• Effects of aging and fetal tissue transplantation on the patterns of expression of neuroendocrine and neurochemical outputs of the biological clock

      Cai, Aihua; Wise, Phyllis M. (1995)
      Circadian rhythmicity is a common physiological phenomenon. Many rhythms change with age. Since the suprachiasmatic nucleus (SCN) is the major neural circadian pacemaker, we hypothesized that changes in the circadian rhythms maybe due to changes in the SCN itself. In this dissertation, I asked two questions: (1) Does age affect the immediate early gene expression in the SCN? If so, can transplantation of fetal tissue containing the SCN restore normal function? (2) Does age change SCN-driven endocrine outputs, such as the hypothalamic-pituitary-adrenal cortex (HPA) axis; If so, can fetal SCN transplants restore normal function? The expression of immediate early genes (IEG), fos and jun, have been used as markers of neural activity in many studies. We used expression of IEG in the SCN as an index of neural activity of the SCN. Using immunocytochemistry, we detected a significant decrease in light-induced Fos and Jun-B expression in the SCN in middle-aged rats, and transplantation of fetal SCN tissue into middle-aged rats partially restored the IEG expression in hosts to that of young rats. We chose to study corticotropin releasing hormone (CRH) and proopiomelanocortin (POMC) gene expression in HPA axis.
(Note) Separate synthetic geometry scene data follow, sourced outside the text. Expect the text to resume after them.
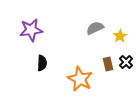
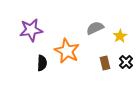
brown rectangle: moved 3 px left, 1 px up
orange star: moved 13 px left, 28 px up
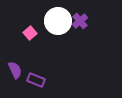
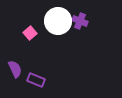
purple cross: rotated 28 degrees counterclockwise
purple semicircle: moved 1 px up
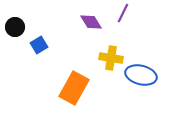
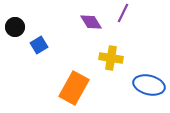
blue ellipse: moved 8 px right, 10 px down
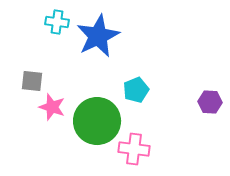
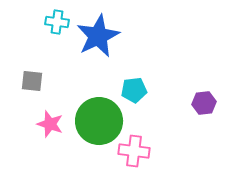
cyan pentagon: moved 2 px left; rotated 15 degrees clockwise
purple hexagon: moved 6 px left, 1 px down; rotated 10 degrees counterclockwise
pink star: moved 2 px left, 17 px down
green circle: moved 2 px right
pink cross: moved 2 px down
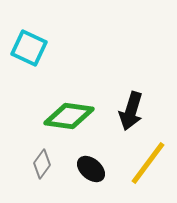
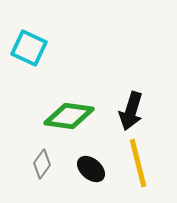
yellow line: moved 10 px left; rotated 51 degrees counterclockwise
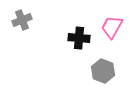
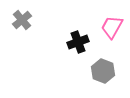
gray cross: rotated 18 degrees counterclockwise
black cross: moved 1 px left, 4 px down; rotated 25 degrees counterclockwise
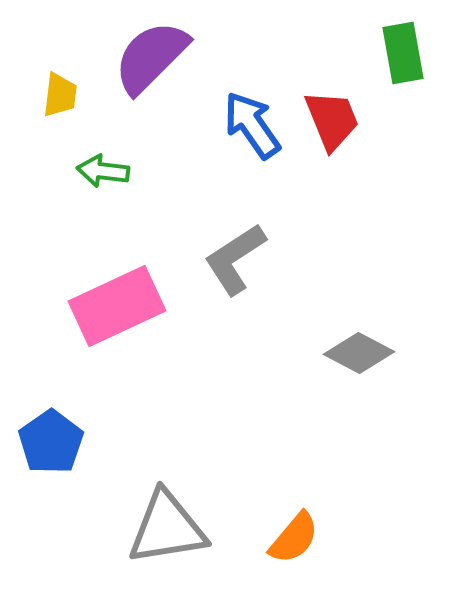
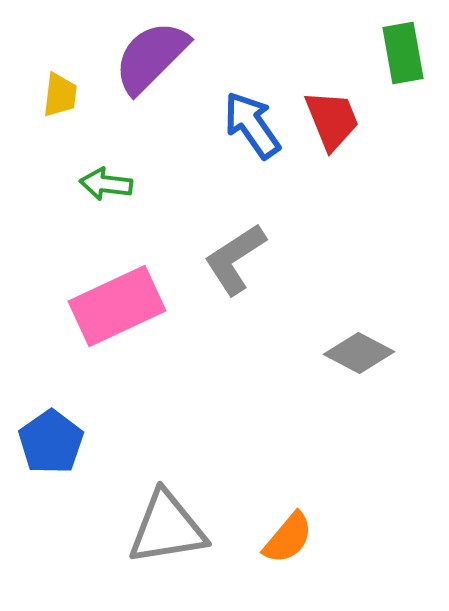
green arrow: moved 3 px right, 13 px down
orange semicircle: moved 6 px left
Using in situ hybridization histochemistry and solution hybridization-RNase protection assays, we detected that both diurnal rhythms of CRH mRNA in the paraventricular nucleus (PVN) and POMC mRNA in the anterior pituitary were abolished by the time animals were middle-aged. Transplantation of fetal SCN tissue into middle-aged rats restored a diurnal rhythm of CRH mRNA in the PVN, but the pattern was slightly altered. SCN transplants can restore a diurnal rhythm of POMC mRNA in the anterior pituitary, but the amplitude of the rhythm remained as low as that of middle-aged rats. In conclusion, aging affects rhythms of the SCN and SCN-driven endocrine outputs. These changes may not be permanent, since fetal SCN transplants can partially correct those changes.